Feds order design for ‘immediate’ Oroville repairs
California must fix dam spillway so area residents can go home
The federal government ordered California to immediately design repairs to the Oroville Dam’s damaged primary and emergency spillways.
In a letter dated Monday, the Federal Energy Regulatory Commission ordered the California Department of Water Resources to “initiate immediate design of emergency repair to minimize further degradation” of both structures, which have been eroding as water flows out of Lake Oroville this week.
The primary spillway, which technicians use to release water from Lake Oroville into the Feather River as the lake’s water level rises, has a concrete bottom that has had a “gaping hole” in its floor since Feb. 7, officials said. Technicians reduced the amount of water flowing down that spillway and the lake’s level kept rising. On Saturday, the lake reached capacity and water began to flow down a dirt hillside known as the dam’s “emergency spillway.”
Monday’s letter orders the department to organize a board of at least five experts in structural engineering, spillway hydraulics and dam design and construction. They are to assess conditions at Oroville’s primary and emergency spillways and the Oroville Damadjacent Hyatt Power Plant and make recommendations about repairs and modifications.
California water officials continued to work to repair the emergency spillway as they brace for more rain later this week.

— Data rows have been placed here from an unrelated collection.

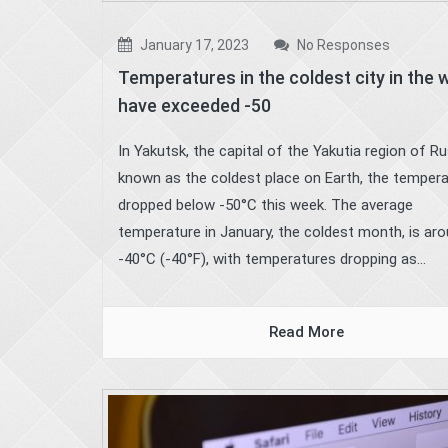
January 17, 2023
No Responses
Temperatures in the coldest city in the 
have exceeded -50
In Yakutsk, the capital of the Yakutia region of Ru
known as the coldest place on Earth, the temper
dropped below -50°C this week. The average
temperature in January, the coldest month, is ar
-40°C (-40°F), with temperatures dropping as...
Read More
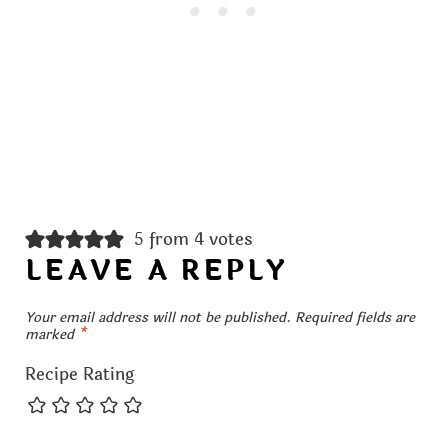
5 from 4 votes
LEAVE A REPLY
Your email address will not be published.
Required fields are
marked
*
Recipe Rating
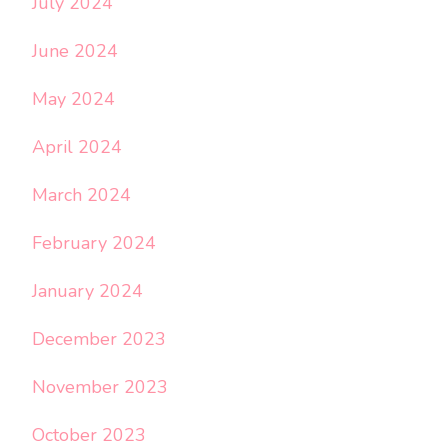
July 2024
June 2024
May 2024
April 2024
March 2024
February 2024
January 2024
December 2023
November 2023
October 2023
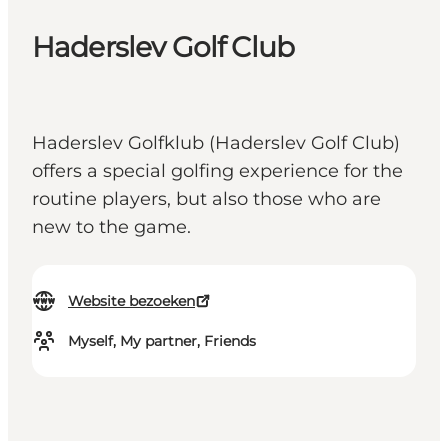
Haderslev Golf Club
Haderslev Golfklub (Haderslev Golf Club)
offers a special golfing experience for the
routine players, but also those who are
new to the game.
Website bezoeken
Myself, My partner, Friends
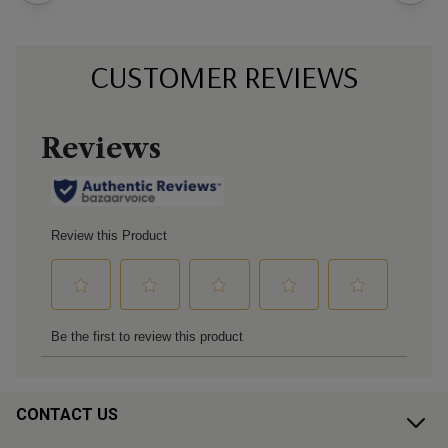
CUSTOMER REVIEWS
CONTACT US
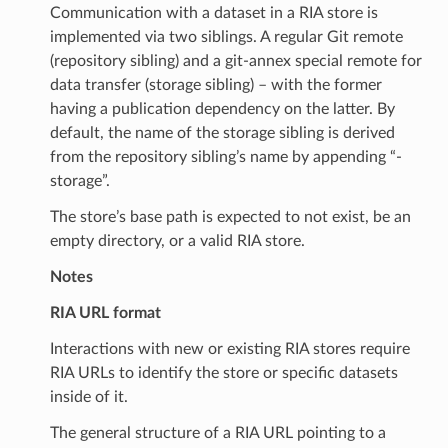
Communication with a dataset in a RIA store is
implemented via two siblings. A regular Git remote
(repository sibling) and a git-annex special remote for
data transfer (storage sibling) – with the former
having a publication dependency on the latter. By
default, the name of the storage sibling is derived
from the repository sibling’s name by appending “-
storage”.
The store’s base path is expected to not exist, be an
empty directory, or a valid RIA store.
Notes
RIA URL format
Interactions with new or existing RIA stores require
RIA URLs to identify the store or specific datasets
inside of it.
The general structure of a RIA URL pointing to a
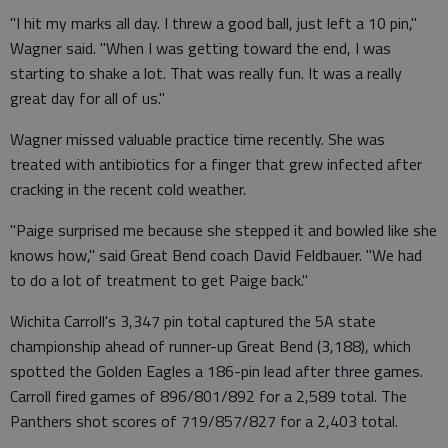
"I hit my marks all day. I threw a good ball, just left a 10 pin,"
Wagner said. "When I was getting toward the end, I was
starting to shake a lot. That was really fun. It was a really
great day for all of us."
Wagner missed valuable practice time recently. She was
treated with antibiotics for a finger that grew infected after
cracking in the recent cold weather.
"Paige surprised me because she stepped it and bowled like she
knows how," said Great Bend coach David Feldbauer. "We had
to do a lot of treatment to get Paige back."
Wichita Carroll's 3,347 pin total captured the 5A state
championship ahead of runner-up Great Bend (3,188), which
spotted the Golden Eagles a 186-pin lead after three games.
Carroll fired games of 896/801/892 for a 2,589 total. The
Panthers shot scores of 719/857/827 for a 2,403 total.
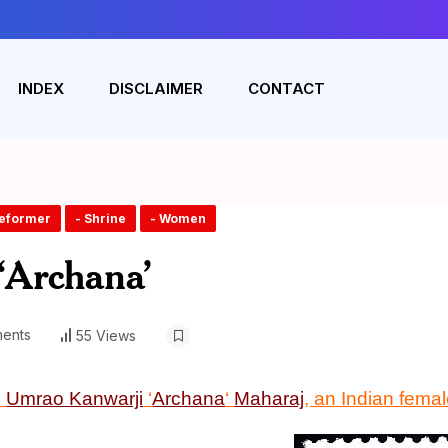
INDEX
DISCLAIMER
CONTACT
Reformer
- Shrine
- Women
‘Archana’
ents
55 Views
n
Umrao Kanwarji
‘
Archana
‘
Maharaj
, an Indian fema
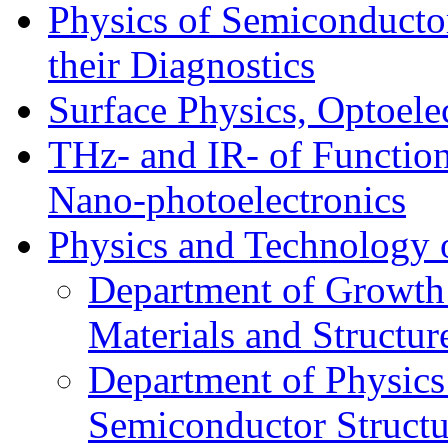
Physics of Semiconductor
their Diagnostics
Surface Physics, Optoele
THz- and IR- of Functio
Nano-photoelectronics
Physics and Technology 
Department of Growth
Materials and Structur
Department of Physics
Semiconductor Structu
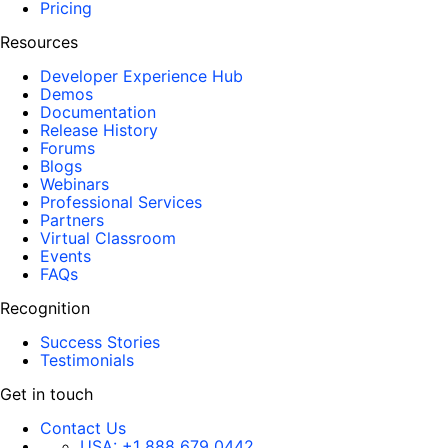
Pricing
Resources
Developer Experience Hub
Demos
Documentation
Release History
Forums
Blogs
Webinars
Professional Services
Partners
Virtual Classroom
Events
FAQs
Recognition
Success Stories
Testimonials
Get in touch
Contact Us
USA:
+1 888 679 0442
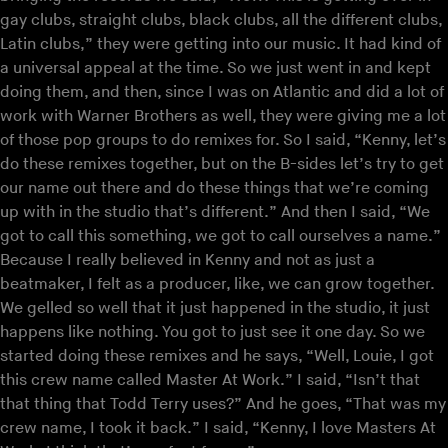
gay clubs, straight clubs, black clubs, all the different clubs,
Latin clubs,” they were getting into our music. It had kind of
a universal appeal at the time. So we just went in and kept
doing them, and then, since I was on Atlantic and did a lot of
work with Warner Brothers as well, they were giving me a lot
of those pop groups to do remixes for. So I said, “Kenny, let’s
do these remixes together, but on the B-sides let’s try to get
our name out there and do these things that we’re coming
up with in the studio that’s different.” And then I said, “We
got to call this something, we got to call ourselves a name.”
Because I really believed in Kenny and not as just a
beatmaker, I felt as a producer, like, we can grow together.
We gelled so well that it just happened in the studio, it just
happens like nothing. You got to just see it one day. So we
started doing these remixes and he says, “Well, Louie, I got
this crew name called Master At Work.” I said, “Isn’t that
that thing that Todd Terry uses?” And he goes, “That was my
crew name, I took it back.” I said, “Kenny, I love Masters At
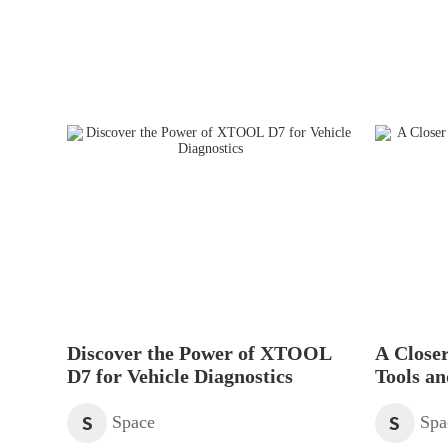
Discover the Power of XTOOL
A Closer
D7 for Vehicle Diagnostics
Tools an
Scanner
S
S
Space
Spa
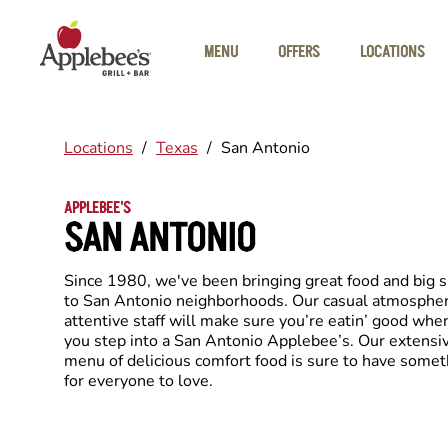
Skip to main content
MENU
OFFERS
LOCATIONS
Locations
/
Texas
/
San Antonio
APPLEBEE'S
SAN ANTONIO
Since 1980, we've been bringing great food and big 
to San Antonio neighborhoods. Our casual atmosphe
attentive staff will make sure you’re eatin’ good whe
you step into a San Antonio Applebee’s. Our extensi
menu of delicious comfort food is sure to have somet
for everyone to love.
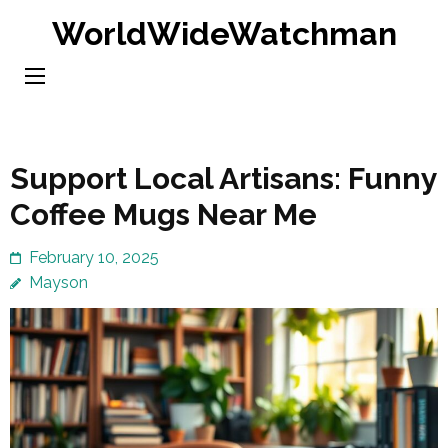
Skip
WorldWideWatchman
to
content
(Press
Enter)
Support Local Artisans: Funny
Coffee Mugs Near Me
February 10, 2025
Mayson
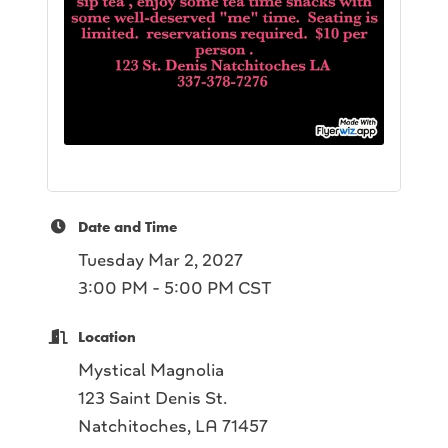
Date and Time
Tuesday Mar 2, 2027
3:00 PM - 5:00 PM CST
Location
Mystical Magnolia
123 Saint Denis St.
Natchitoches, LA 71457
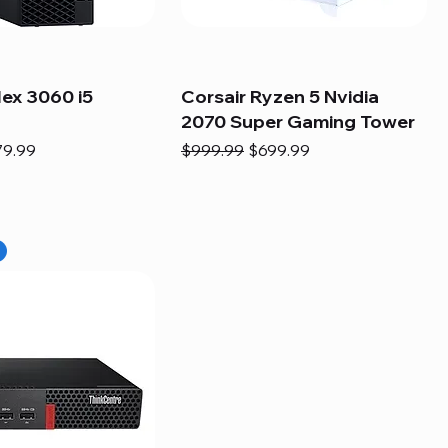
lex 3060 i5
Corsair Ryzen 5 Nvidia
2070 Super Gaming Tower
e
e Price
Regular Price
Sale Price
79.99
$999.99
$699.99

Chris Orrock, a spokesman for the California Department of Water Resources, said water is not going over the emergency spillway and erosion has stopped. Lake Oroville is at 889 feet and the goal is to drop the level to around 850 feet.
But a pair of storms are expected to hit California this week.
Evacuation orders were lifted Tuesday for communities below the Oroville Dam.
Orrock emphasized that the dam has not been compromised.
The nearly 200,000 evacuated residents were told Tuesday the order had been changed to an evacuation warning though it could be up to two weeks before they secure the eroded section of the emergency spillway enough to let them return to their homes.